In Shadowrun, a mage can call upon the power of Thor, but its much more a personal representation than a guy with a planar street address. Even if someone comes across a Force 200 Great Form that goes by the name of Thor, does it really matter if it's the actual spirit someone worshipped a thousand years ago, or a spirit recently created out of the collective unconscious of people who believe in the things people made up a thousand years ago? (And even if it was the actual spirit that Norse god was named for, having people for the past thousand years editorialize-- for lack of a better word-- the concept of Thor would mean that the modern idea of the Norse god probably wouldn't have that much in common with the actual spirit, unless the actual spirit was modified by the modern conception.)

Or, to put another way, there should always be mystery.
FrankTrollman
Interesting note: after Christians, Buddhists have killed more people in religiously motivated campaigns than any other religion. Islam is catching up today, but it still has quite a way to go.

Even in 2007, Buddhist militias clash fairly regularly with the LTTE and perform attrocities on hindu civilians from time to time. The philosophy makes about the most coherant case for non-violence that any has ever made, but that ha never stopped anyone from going all warrior with it.

Hell, the Samurai Code is as much a Buddhist construction as it is Shinto. Street Samurai are supposed to read Buddhist philosophy. Every last one of them. Of course there are going to be Buddhist Shadowrunners, the surprising thing is how many Shadowrunners are anything except Buddhists.

-Frank
fistandantilus4.0
QUOTE (mfb)
it's nice for NPCs. i can't see it being a very good thing to allow PCs to do, simply because the decision for what the spirit does is thrown completely into the GM's court. if he wants to help the PCs, the spirit helps them. if he wants to hurt the PCs, the spirit hurts them. if he wants to let the dice fall where they may and let the game rules decide whether the PCs a helped or hindered by their risky action, well, he's got to houserule the houserule.
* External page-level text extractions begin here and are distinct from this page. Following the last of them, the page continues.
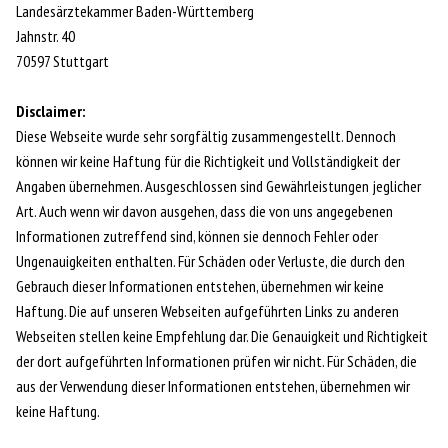
Landesärztekammer Baden-Württemberg
Jahnstr. 40
70597 Stuttgart
Disclaimer:
Diese Webseite wurde sehr sorgfältig zusammengestellt. Dennoch
können wir keine Haftung für die Richtigkeit und Vollständigkeit der
Angaben übernehmen. Ausgeschlossen sind Gewährleistungen jeglicher
Art. Auch wenn wir davon ausgehen, dass die von uns angegebenen
Informationen zutreffend sind, können sie dennoch Fehler oder
Ungenauigkeiten enthalten. Für Schäden oder Verluste, die durch den
Gebrauch dieser Informationen entstehen, übernehmen wir keine
Haftung. Die auf unseren Webseiten aufgeführten Links zu anderen
Webseiten stellen keine Empfehlung dar. Die Genauigkeit und Richtigkeit
der dort aufgeführten Informationen prüfen wir nicht. Für Schäden, die
aus der Verwendung dieser Informationen entstehen, übernehmen wir
keine Haftung.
I think it would only work if the GM is willing and able to approach it properly not from the players or GMs POV, but from the spirits. Otherwise you're absolutely corect, the results could and likely would get all screwy, and the player would quickly get turned off to the idea of summoning at all.
Mercer
QUOTE (FrankTrollman)
Of course there are going to be Buddhist Shadowrunners, the surprising thing is how many Shadowrunners are anything except Buddhists.

-Frank

"Buddha says--"

"Cram it, alright. I just don't believe a truly devout Buddhist would be in the gun running business."

"I never said I was a good Buddhist."
Simon May
The best way to enforce nonviolence is to kill the violent.
hyzmarca
QUOTE (Mercer)
QUOTE (FrankTrollman)
Of course there are going to be Buddhist Shadowrunners, the surprising thing is how many Shadowrunners are anything except Buddhists.

-Frank

"Buddha says--"

"Cram it, alright. I just don't believe a truly devout Buddhist would be in the gun running business."

"I never said I was a good Buddhist."

http://news.bbc.co.uk/1/hi/world/asia-paci...fic/2001557.stm

And lets not forget that Kwai Chang Cain was a Buddhist, yet he had that slow horribly telegraphed kick that always caused the bad guy to fall head-first onto a rock.
kzt
QUOTE (Whipstitch)
As an aside, the magical tradition that really makes me giggle is Buddhism. Oh, it makes sense for some practitioners, to be sure. But reconciling Buddhism with a "profession" like shadowrunning? I guess I might be convinced that an Awakened character merely uses the techniques without buying into the morality, but by and large I think it'd make the most sense for NPCs or PCs who like to be annoying and didn't get the memo when the Pacifist flaw was duly thrown out of the game.

Well, it worked for the Ninja and the Samurai. The Ninja have some clearly magical practices. Zen Buddhism was practiced in interesting ways in medieval Japan.